== Supplied information ==

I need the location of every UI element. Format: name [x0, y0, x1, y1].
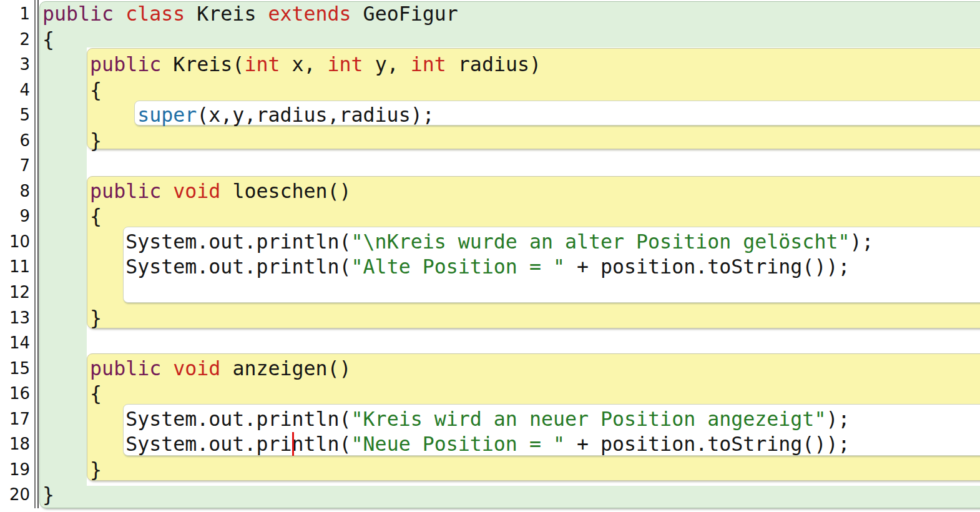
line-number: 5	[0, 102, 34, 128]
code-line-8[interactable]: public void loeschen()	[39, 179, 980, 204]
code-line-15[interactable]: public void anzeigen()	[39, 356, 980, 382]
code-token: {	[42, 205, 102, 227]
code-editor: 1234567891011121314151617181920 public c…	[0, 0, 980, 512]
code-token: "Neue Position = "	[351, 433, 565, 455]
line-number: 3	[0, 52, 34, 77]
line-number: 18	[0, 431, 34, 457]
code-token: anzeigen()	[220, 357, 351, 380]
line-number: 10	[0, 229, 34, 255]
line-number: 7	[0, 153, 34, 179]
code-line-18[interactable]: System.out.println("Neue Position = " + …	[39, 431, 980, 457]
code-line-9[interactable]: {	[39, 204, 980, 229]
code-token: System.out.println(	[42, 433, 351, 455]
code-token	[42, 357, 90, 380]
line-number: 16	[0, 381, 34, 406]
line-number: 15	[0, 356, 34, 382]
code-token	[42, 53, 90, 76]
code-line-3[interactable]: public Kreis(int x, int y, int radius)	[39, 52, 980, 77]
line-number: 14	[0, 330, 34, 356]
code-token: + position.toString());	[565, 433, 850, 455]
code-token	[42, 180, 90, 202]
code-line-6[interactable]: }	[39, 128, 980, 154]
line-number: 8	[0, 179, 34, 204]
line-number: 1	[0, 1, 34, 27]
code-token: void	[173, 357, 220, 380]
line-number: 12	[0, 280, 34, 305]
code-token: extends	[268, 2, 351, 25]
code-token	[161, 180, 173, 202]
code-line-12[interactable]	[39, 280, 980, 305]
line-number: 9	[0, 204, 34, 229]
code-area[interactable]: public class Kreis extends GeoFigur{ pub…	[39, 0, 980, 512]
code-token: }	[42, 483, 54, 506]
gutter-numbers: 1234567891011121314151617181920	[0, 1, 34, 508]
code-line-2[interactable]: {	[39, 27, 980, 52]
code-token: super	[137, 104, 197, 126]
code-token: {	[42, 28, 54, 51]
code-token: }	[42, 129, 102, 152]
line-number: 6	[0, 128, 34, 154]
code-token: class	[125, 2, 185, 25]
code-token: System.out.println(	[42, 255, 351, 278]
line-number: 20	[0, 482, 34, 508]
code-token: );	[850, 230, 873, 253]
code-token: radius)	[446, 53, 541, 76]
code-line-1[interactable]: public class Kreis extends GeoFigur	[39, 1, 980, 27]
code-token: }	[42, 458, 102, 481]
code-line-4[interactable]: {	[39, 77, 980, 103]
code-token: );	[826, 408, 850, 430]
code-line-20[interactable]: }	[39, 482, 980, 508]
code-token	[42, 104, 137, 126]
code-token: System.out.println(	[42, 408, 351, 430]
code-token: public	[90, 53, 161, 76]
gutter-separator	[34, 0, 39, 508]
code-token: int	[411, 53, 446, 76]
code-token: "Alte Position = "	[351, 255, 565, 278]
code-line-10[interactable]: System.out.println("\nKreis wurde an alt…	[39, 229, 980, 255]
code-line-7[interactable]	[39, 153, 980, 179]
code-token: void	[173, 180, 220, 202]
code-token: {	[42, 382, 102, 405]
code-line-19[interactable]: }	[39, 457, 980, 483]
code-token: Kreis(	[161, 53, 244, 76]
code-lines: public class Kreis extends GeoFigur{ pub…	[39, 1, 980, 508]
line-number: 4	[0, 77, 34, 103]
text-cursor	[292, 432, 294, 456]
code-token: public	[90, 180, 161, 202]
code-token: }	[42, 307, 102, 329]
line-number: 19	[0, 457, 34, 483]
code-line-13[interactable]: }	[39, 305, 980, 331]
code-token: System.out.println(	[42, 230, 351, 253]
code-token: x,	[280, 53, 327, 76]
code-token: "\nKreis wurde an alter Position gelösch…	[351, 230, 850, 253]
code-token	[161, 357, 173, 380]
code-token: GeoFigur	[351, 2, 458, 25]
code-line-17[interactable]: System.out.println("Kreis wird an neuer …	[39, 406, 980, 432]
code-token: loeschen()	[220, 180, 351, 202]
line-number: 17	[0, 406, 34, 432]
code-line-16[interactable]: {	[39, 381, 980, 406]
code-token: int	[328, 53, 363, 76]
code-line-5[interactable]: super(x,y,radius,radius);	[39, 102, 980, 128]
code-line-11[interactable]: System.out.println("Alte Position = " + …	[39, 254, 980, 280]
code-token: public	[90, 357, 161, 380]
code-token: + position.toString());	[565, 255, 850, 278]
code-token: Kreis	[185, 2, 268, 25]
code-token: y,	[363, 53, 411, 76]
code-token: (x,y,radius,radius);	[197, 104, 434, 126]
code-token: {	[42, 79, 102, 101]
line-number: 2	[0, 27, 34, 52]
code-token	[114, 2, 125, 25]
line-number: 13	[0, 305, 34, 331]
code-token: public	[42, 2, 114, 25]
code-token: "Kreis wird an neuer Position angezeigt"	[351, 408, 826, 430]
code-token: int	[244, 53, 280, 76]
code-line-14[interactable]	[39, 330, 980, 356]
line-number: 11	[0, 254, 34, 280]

===

__Exercise goal__: For the string "GeoFigur", give the number of lines in the data that contain it, and only that number.

__Exercise output__: 4